Flow and Streams
Josh Porter writes about the Stream term that’s spreading in the Web:
You’ve probably heard the term “stream” in relation to attention, as in “attention stream”.The usage of the word is spreading, however, and is now finding its way into web application vernacular. It is called a “lifestream”, “socialstream”, “friendstream”, “contentstream”, among others.
It has come to mean a list of the always-updated items in a system.
[…]
Satisfaction’s Lane Becker suggests (and I think he’s right), that streams are as core to today’s social applications as the checkout sequence was to apps 5 years ago. He says:
The “stream” — let’s call it that, because “river” just doesn’t cut it — is, like tagging, one of those canonical, web-native inventions that is already so totally fundamental to inhabiting an online social system that its adoption is inevitable in every app that plans to aggregate people in a collaborative networked setting. The stream is to this round of the web what shopping carts were to the last one. It’ll show up everywhere, but put to very different ends in different places.

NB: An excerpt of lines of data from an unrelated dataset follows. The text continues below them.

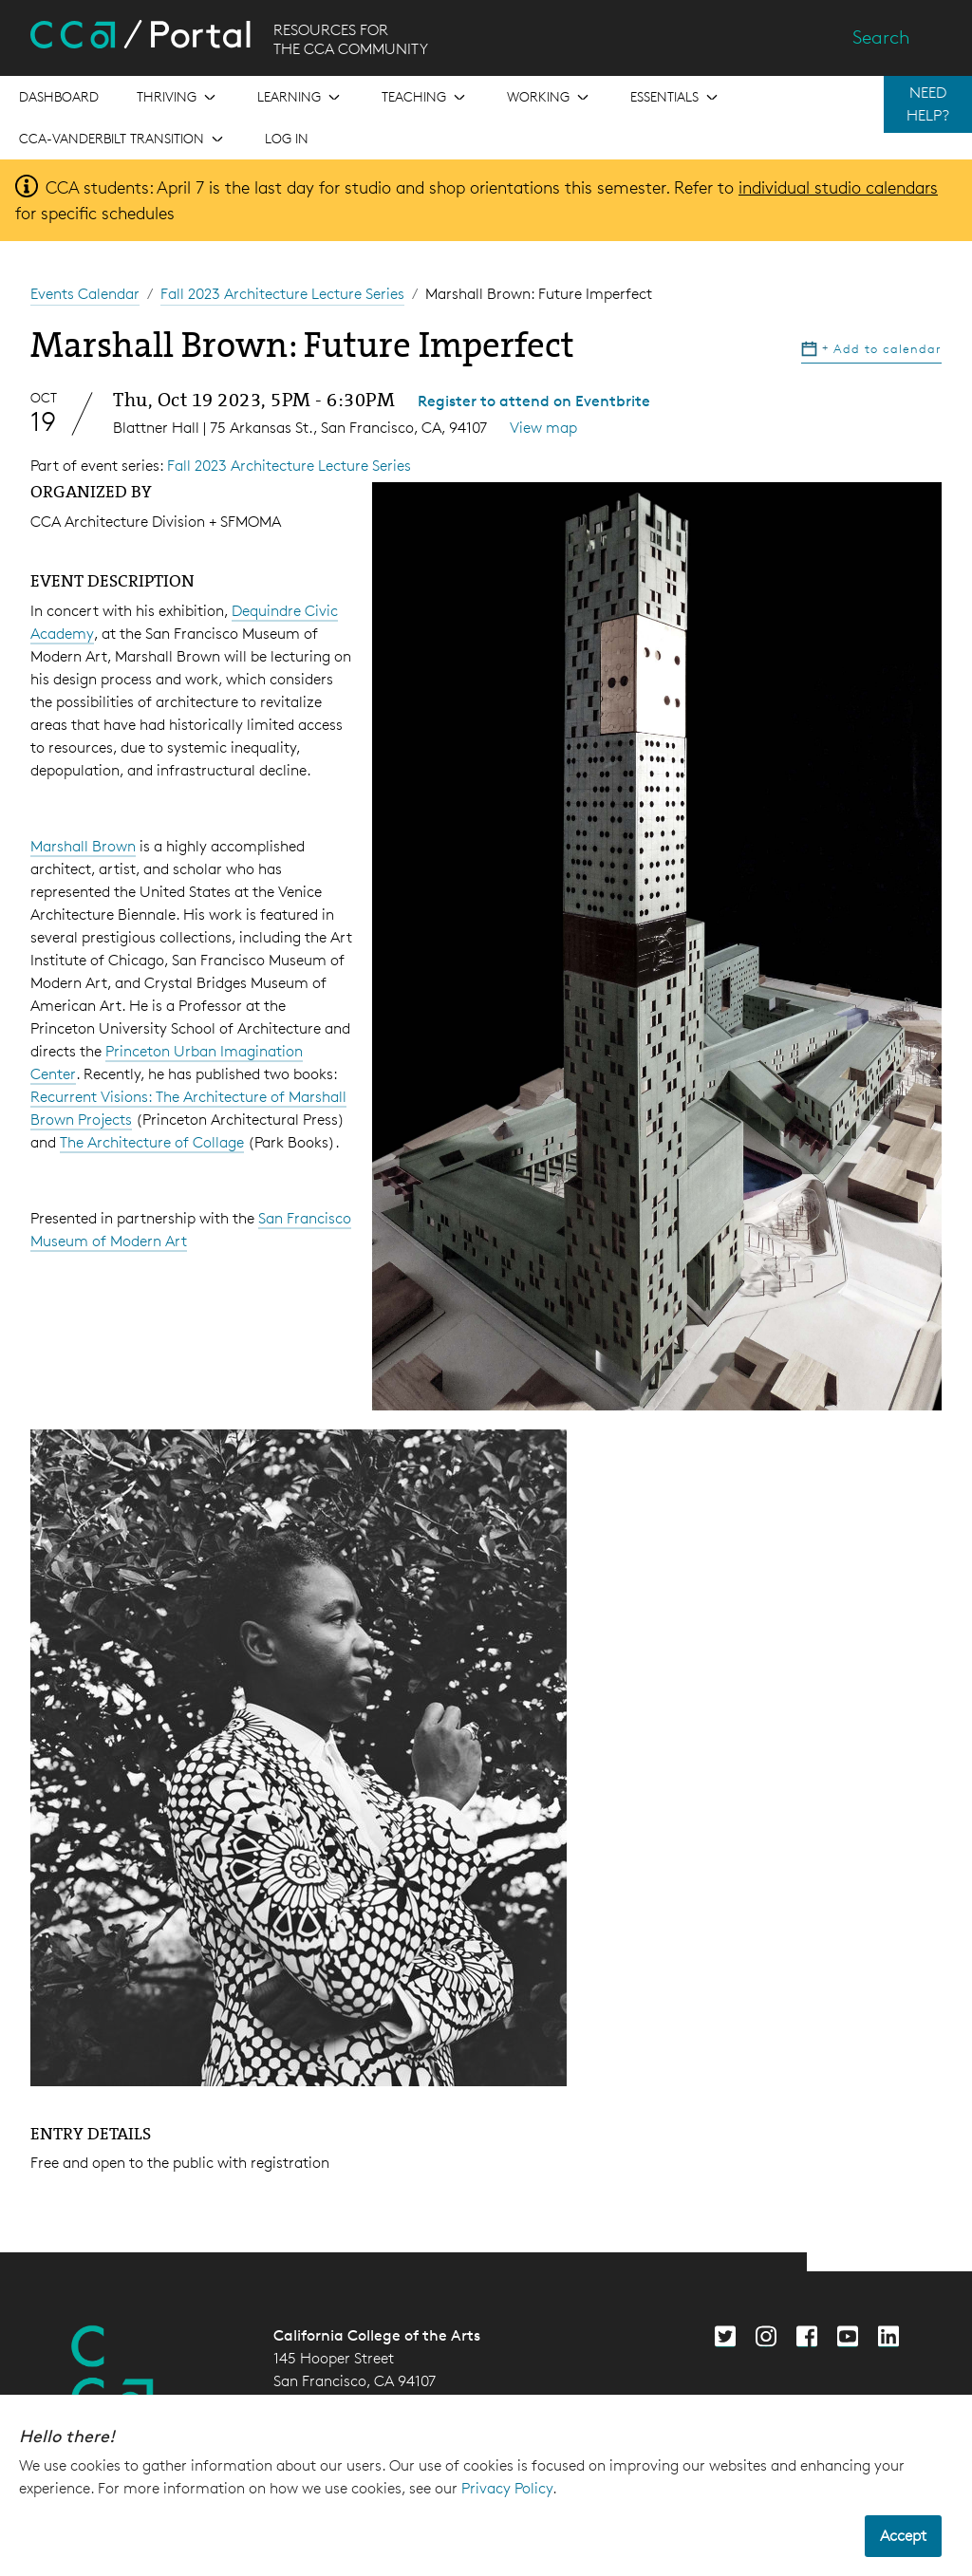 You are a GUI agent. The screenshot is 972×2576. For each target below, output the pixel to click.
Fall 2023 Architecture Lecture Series (282, 294)
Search (881, 37)
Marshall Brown (83, 846)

This is what I have been characterizing as ‘traffic and flow’ for some time:
- Flow is the term I use for the social channels used to move information from person to person in flow applications, like Twitter, Facebook, and dozens of others. The critical means to decide if something is a flow app is to see if important traffic can be flowed to you instead of you having to go and find it.
- Traffic is the information moving through the flow, such as status updates, but it could be (and in the future it increasingly will be) all sorts of stuff.